The commissioner said that the Morrison government is responsible for aged care and its response to the COVID-19 pandemic in aged care was insufficient. Let's be clear—there can be nothing more serious than the deaths of Australian citizens on a minister's watch, and close to 700 older Australians in aged-care facilities lost their lives because this government did not have a plan. The Senate understood the gravity of this situation when it censured the aged-care minister in September of last year, but still the Prime Minister refused to act.

The Prime Minister has shown again and again he's too weak, too compromised or too arrogant to hold members of his government accountable for their actions. He consistently does nothing when the member for Hughes continually compromises Australia's national health response by spreading grossly irresponsible lies about COVID-19. He stayed silent when ministers falsely accuse families, students, jobseekers and Australians with a disability of owing money, a disgrace that's created untold pain and prompted a $1.2 billion court settlement for 400,000 Australians. He stayed out of it when his government spent $30 million on a piece of land in Western Sydney worth only $3 million—notably, a piece of land that was owned by a Liberal Party donor. But you'd think that even this 'born to rule, protect your mates' Prime Minister couldn't possibly sit back and do nothing as hundreds of Australians died in facilities that his government was responsible for. But that's exactly what he did.
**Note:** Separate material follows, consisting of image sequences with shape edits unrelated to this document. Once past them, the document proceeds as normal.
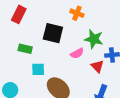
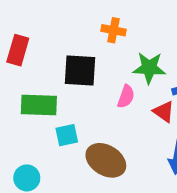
green rectangle: (25, 49) -> (39, 105), size x1.5
pink semicircle: (77, 53) -> (126, 96), turned -32

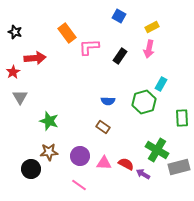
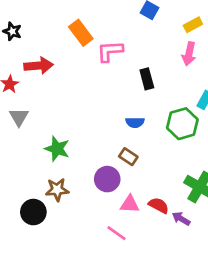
black rectangle: (120, 56) -> (147, 79), moved, turned -49
purple circle: (80, 156) -> (107, 179), moved
pink line: (79, 185) -> (116, 233), moved

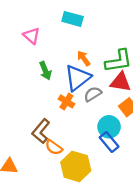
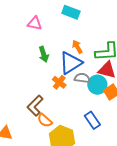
pink triangle: (32, 36) -> (35, 23), turned -35
gray semicircle: (93, 94) -> (82, 78), turned 35
cyan circle: (109, 127) -> (97, 85), moved

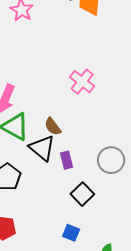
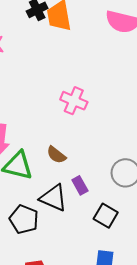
black triangle: (42, 148) -> (54, 198), moved

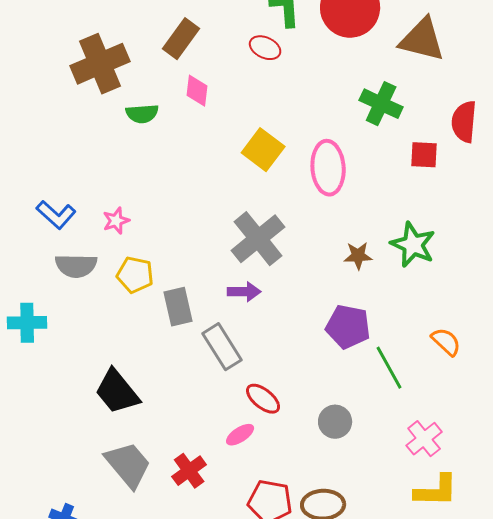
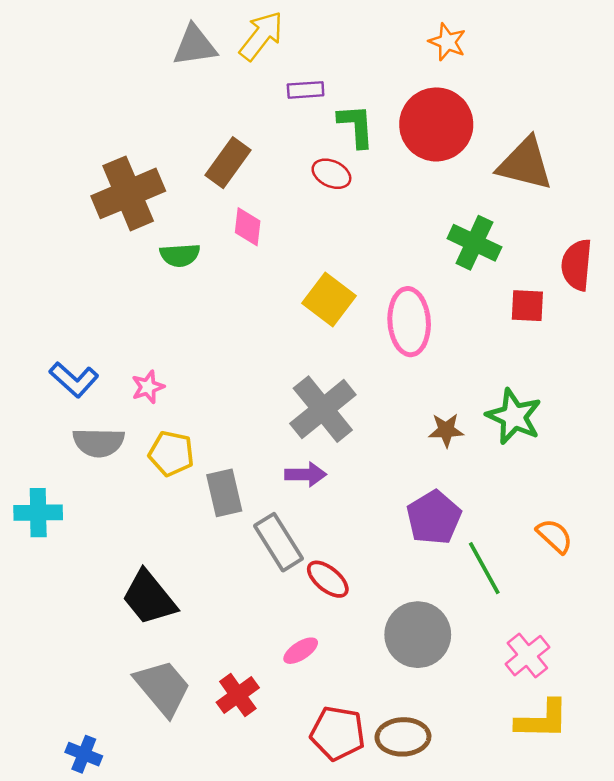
purple pentagon: (348, 327) -> (434, 518), turned 30
red ellipse: (263, 399) -> (328, 579), moved
gray circle: (335, 422) -> (418, 635), size x1.6

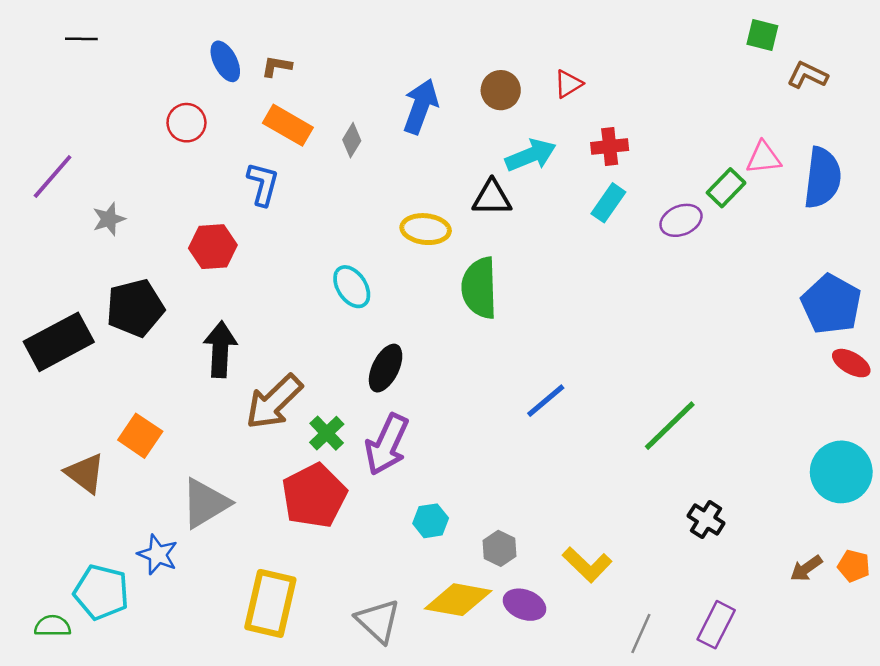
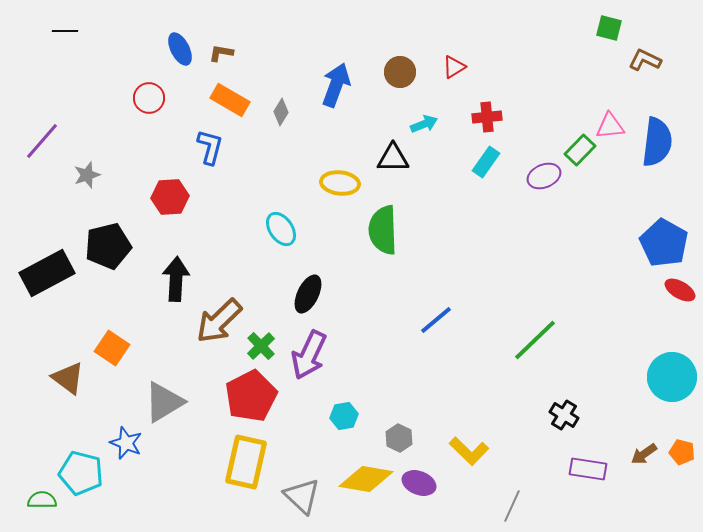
cyan arrow: (531, 155) -> (424, 124), size x0.7
yellow rectangle: (270, 603) -> (246, 462), moved
purple rectangle: (716, 625) -> (588, 469), moved, turned 72

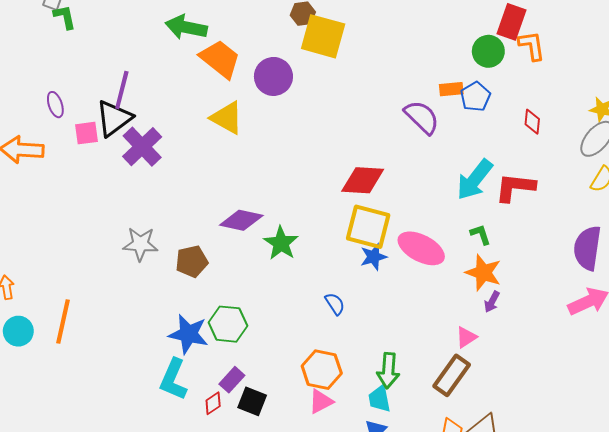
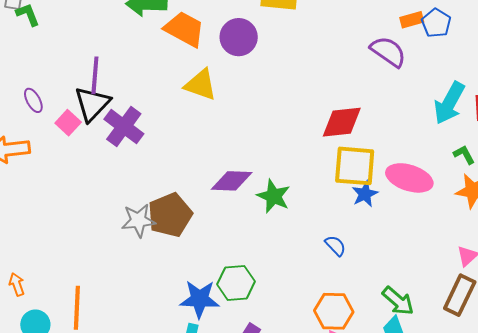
pink square: (86, 133) -> (68, 123), turned -30
brown pentagon: (192, 261) -> (170, 215), moved, size x1.4
green arrow: (388, 371) -> (398, 301), turned -44

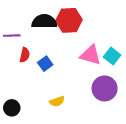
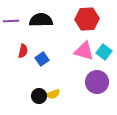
red hexagon: (69, 20) -> (87, 19), moved
purple line: (12, 36) -> (11, 21), moved
black circle: (12, 108) -> (39, 96), moved

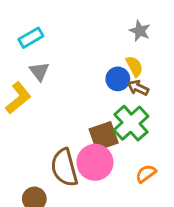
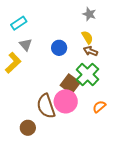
blue circle: (118, 79) -> (59, 48), moved
brown square: (104, 136) -> (70, 84), turned -30

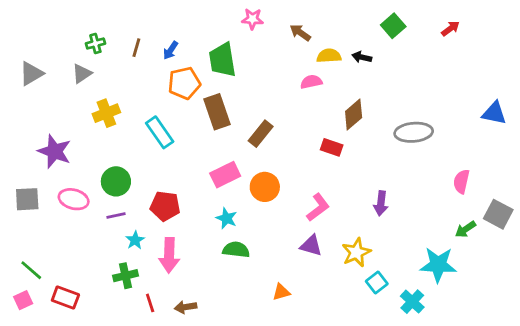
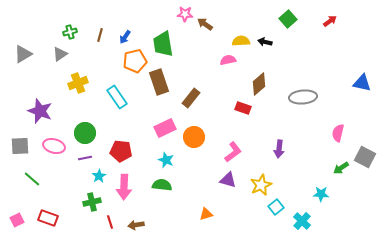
brown arrow: (300, 33) -> (205, 24), moved
green semicircle: (236, 250) -> (162, 185), moved
cyan star: (438, 265) -> (321, 194), size x0.6
green line: (31, 270) -> (32, 179), moved

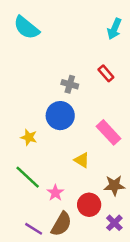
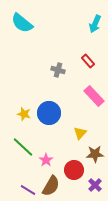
blue circle: (60, 116) -> (49, 113), moved
pink rectangle: (108, 132) -> (94, 96), moved
yellow triangle: (82, 160) -> (80, 133), moved, turned 40

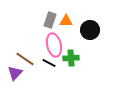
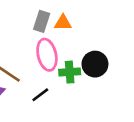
black circle: (90, 30) -> (95, 64), moved
black line: (49, 63) -> (40, 95), moved, turned -64

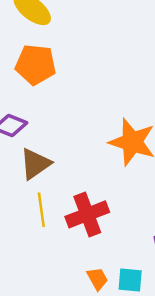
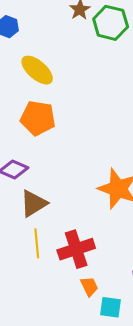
orange trapezoid: (97, 279) -> (89, 286), moved

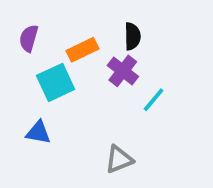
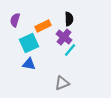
cyan line: (154, 100) -> (70, 50), moved
blue triangle: (38, 132) -> (29, 64), moved

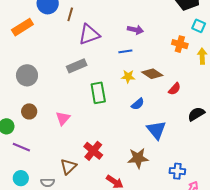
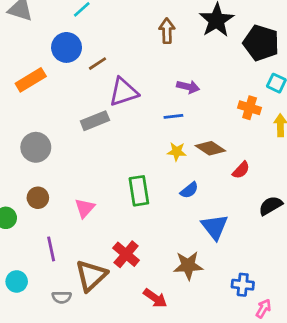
brown line: (70, 14) -> (98, 64), turned 40
gray rectangle: (77, 66) -> (95, 121), moved
green rectangle: (98, 93) -> (139, 191), moved
purple line: (21, 147) -> (51, 249), moved, turned 54
brown triangle: (68, 167) -> (91, 275), size x1.4
cyan circle: (21, 178) -> (17, 281), moved

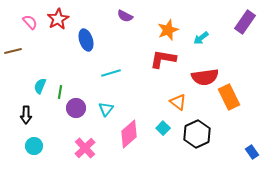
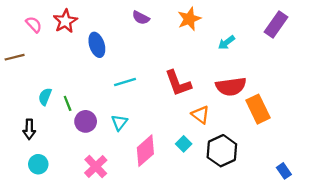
orange star: (168, 30) -> (189, 19), moved
red L-shape: (163, 59) -> (178, 83), moved, turned -120
green line: (60, 92) -> (68, 103), turned -32

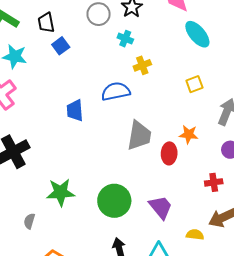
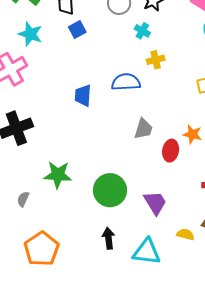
gray trapezoid: (139, 136) -> (143, 129), size x0.7

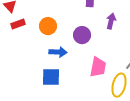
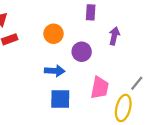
orange circle: (48, 26) -> (54, 34), moved
blue square: (51, 77) -> (60, 99), moved

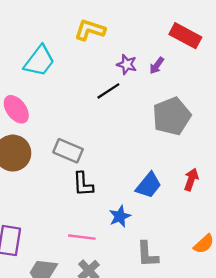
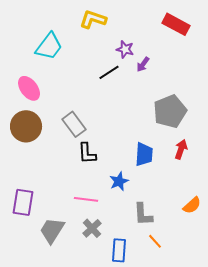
purple arrow: (157, 66) -> (143, 64), moved
gray pentagon: (172, 116) -> (170, 111), moved
gray rectangle: (68, 151) -> (74, 124), turned 30
blue trapezoid: (149, 185) -> (144, 154), turned -35

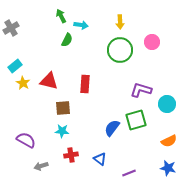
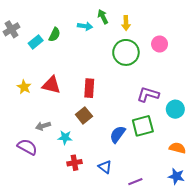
green arrow: (61, 16) -> (103, 17), moved
green semicircle: (67, 40) -> (55, 35), moved
cyan rectangle: (15, 66) -> (36, 42), moved
brown square: (63, 108) -> (84, 115), moved, turned -35
orange semicircle: (169, 141) -> (177, 148), turned -140
gray arrow: (41, 166) -> (43, 126), moved

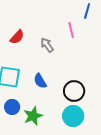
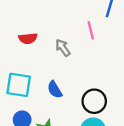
red semicircle: (17, 37) -> (28, 38), turned 42

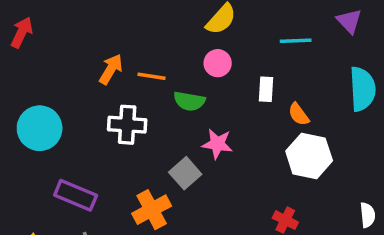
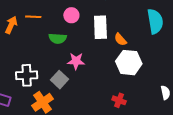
orange line: (151, 76) -> (33, 17), moved
white rectangle: (266, 89) -> (100, 27), size x1.6
white cross: (127, 125) -> (27, 75), moved

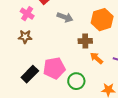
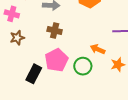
brown cross: (85, 41) -> (55, 30), moved, turned 32
orange arrow: (97, 58) -> (98, 49), moved

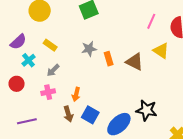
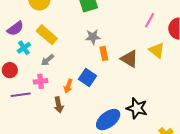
yellow rectangle: (50, 45) -> (47, 35), size x1.5
gray star: (89, 49) -> (93, 37), moved
blue square: (90, 115) -> (87, 77), moved
purple line: (27, 121) -> (21, 95), moved

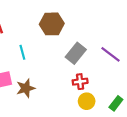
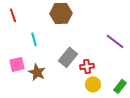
gray rectangle: (76, 53) -> (68, 57), moved
brown star: (26, 88) -> (37, 72), turned -30

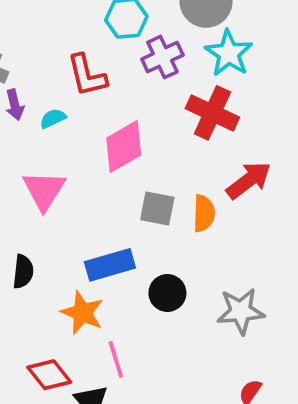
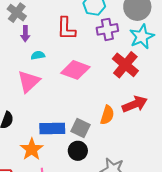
cyan semicircle: (53, 118) -> (38, 55), moved
pink diamond: (124, 147) -> (75, 70), turned 36
gray square: (157, 209) -> (81, 128), moved

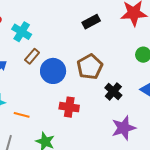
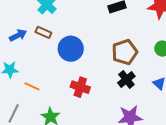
brown rectangle: (32, 56) -> (43, 32), moved, turned 63
brown pentagon: (90, 67) -> (125, 52), moved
As long as we have a Prime Minister that fails to act on egregious acts, as long as we have a Prime Minister that refuses to adhere to the important principles of ministerial responsibility and as long as we have a Prime Minister that thumbs his nose at scrutiny and chooses his colleagues over his nation then situations like this will continue to happen. We've already had 30,000 older Australians die waiting for a package that they were entitled to and we have 100,000 more still waiting. If those numbers don't scare you, Prime Minister, I don't know what will. No-one should have to die waiting.

In closing, I'd like to reiterate that Labor does support this bill but there is no excuse for the time it has taken to get to this parliament. The tardiness of this bill is just another example of the callous disregard and neglect with which the Morrison government has treated older Australians. We have seen the devastating consequences of the Morrison government's failure to not prepare our aged-care system for COVID-19. It's now time for the Morrison government to stop focusing on dismantling our responsible lending requirements, to stop going after workers' pay and conditions, to stop pulling protections from vulnerable Australians in the middle of a global pandemic, and to start owning up to this mess and focusing on fixing our broken aged-care system.